Yair Ben-Dor, Andrea Abello. Photo: Julieta Cervantes.

A young woman travels to a country not her own, a colony of her homeland, to start a new life with her husband-to-be. On arrival, she finds herself in a minefield of hidden resentments, feelings of entitlement, and social codes that seem impossible to crack. Seeking a bit of escape, she decides to visit one of the local natural wonders, a set of caves located some distance from the capital city, accompanied by two acquaintances. The day goes horribly wrong: An incident with a shotgun and charges of assault leads to scandal, broken relationships, and unraveled lives. If this scenario sounds familiar, it is: It's the plot of E. M. Forster's A Passage to India. It's also the premise of Christopher Chen's Passage, as the cast cheerfully admits about halfway through. But this is neither a straight-up adaptation nor an act of thievery: Chen appropriates some of the elements of the novel, putting them into a rather different, and thoroughly contemporary, conversation focusing on unequal social orders breed suspicion, hostility, and worse. Or, as people used to say: No justice, no peace.

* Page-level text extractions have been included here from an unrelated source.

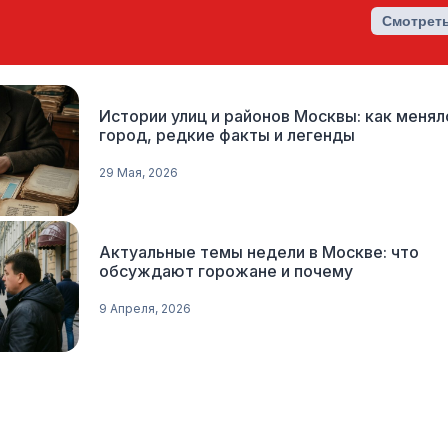
Смотреть
Истории улиц и районов Москвы: как менял
город, редкие факты и легенды
29 Мая, 2026
Актуальные темы недели в Москве: что
обсуждают горожане и почему
9 Апреля, 2026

After a charming opening in which the members of the cast introduce themselves and their provenances, Passage gets off to a bumpy start, thanks to Chen's determination to present his story as a parable shorn of any details that would link it to a specific time or place. (To be sure, the time frame is contemporary, but exactly how much so is open to interpretation.) The characters are named (in alphabetical order) B, F, G, M, and Q, among others. The action is set in Country X, which exists under the thumb of Country Y. So noncommittal is the playwright that he doesn't even assign genders to the characters. Fair enough, but it occasionally leads to lines like "I was married once. But they died." This, I think, is less a bow to political correctness than a stab at universality, but the sheer absence of detail makes the early part of Passage rather dull, reducing the characters to abstract talking heads.

Furthermore, the political situation that dictates so much of what follows is only vaguely sketched in. Country Y occupies Country X; the latter seems to have little say about the situation and the president is regarded as not much more than a puppet. An incident in which a young boy is arrested and thrown into jail, merely for stealing a couple of a batteries, has become a flashpoint of controversy. But that's about it: If you loved Forster's novel, you may find yourself missing his ability to vividly call up the lost world of the British Raj.

Still, Chen's approach begins to pay dividends as one exchange after another quietly explodes with conflict. A conversation between friends, filled with political banter, jumps the rails when one informs the other that she cannot understand why he works for a management firm owned by citizens of Country Y, that he finds it acceptable to earn money from his oppressors; before it is over, she has all but terminated the relationship. B (of Country X), an accomplished physician, has recently won a prestigious award, but it doesn't stop her supervisor (of Country Y) from treating her like an intransigent intern when she is called into work on her day off and arrives late, through no fault of her own, when the roads are blocked by protestors. (This confrontation is a small masterpiece of controlled tension.) Q, the bride-to-be from Country Y, finds her fiancé thoroughly changed in this new environment; his manner oozing patronization, he steers her away from local restaurants in favor of more "mainstream" places. "Do you have any friends who are local, or native?" she asks. "Native? Like some native specimens you can observe?" he replies.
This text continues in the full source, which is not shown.